UNION, NJ (WPIX/CNN) - A bottle of Madeira wine from 1796 in an unmarked crate was found deep in the cellar of Liberty Hall Museum.
“Well, there’s a good shot if you open this up, you could still enjoy it today,” said Bill Schroh, director of operations at the museum.
“These were colonial times in America, so to get anything decent, you had to ship it from Europe, and Madeira travels well. It’s easy to bring across the ocean, and it was the favorite drink like George Washington, Thomas Jefferson, the folks who lived here. It was very popular at their tables.”
The cellar is beneath the home of New Jersey’s first governor, William Livingston. He built the estate as a country home before the Revolutionary War.

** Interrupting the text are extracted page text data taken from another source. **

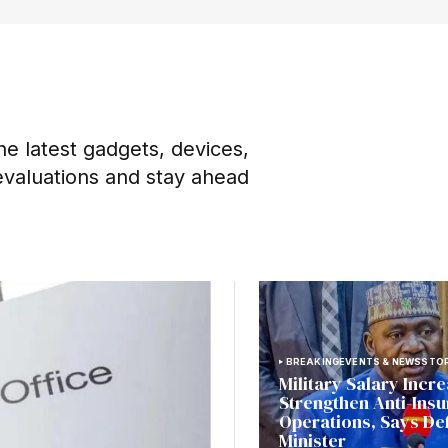
he latest gadgets, devices,
evaluations and stay ahead
BREAKING
EVENTS & NEWS
STOR
Military Salary Incre
Strengthen Anti-Ins
Operations, Says De
Minister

“All the wine was hidden in here, inside the cage,” Schroh said. “It was probably boarded up around the Prohibition era. It was only when museum staff ripped off the wood boards that they made these discoveries.”
Along with the rare Madeira wines they found bourbon bottled in the spring of 1884, American whiskey made in 1871, and case after case of Cuban cigars safely preserved inside a humidor.

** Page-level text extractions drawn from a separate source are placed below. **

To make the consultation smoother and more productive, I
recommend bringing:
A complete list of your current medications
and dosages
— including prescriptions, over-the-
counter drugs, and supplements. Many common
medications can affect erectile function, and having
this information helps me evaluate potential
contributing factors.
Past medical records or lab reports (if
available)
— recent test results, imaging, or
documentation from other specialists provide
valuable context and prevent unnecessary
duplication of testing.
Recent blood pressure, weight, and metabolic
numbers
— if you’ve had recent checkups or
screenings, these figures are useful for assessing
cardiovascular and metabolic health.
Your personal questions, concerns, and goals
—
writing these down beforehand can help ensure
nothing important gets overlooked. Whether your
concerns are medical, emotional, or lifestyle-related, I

Unfortunately, no wine tasting is allowed, but the wine cellar and the home is now open to the public for tours.
Descendants of the original owner, the Kean family, turned over the keys in 1995 to create Liberty Hall Museum at Kean University.
“They turned off the lights, locked the doors and gave us the key and an American experience of 240 years of stuff that’s just been amazing - continued finds like wines,” Schroh said.
The museum plans to explore Alexander Hamilton’s room next. Hamilton stayed in the 50-room house when he first settled in America.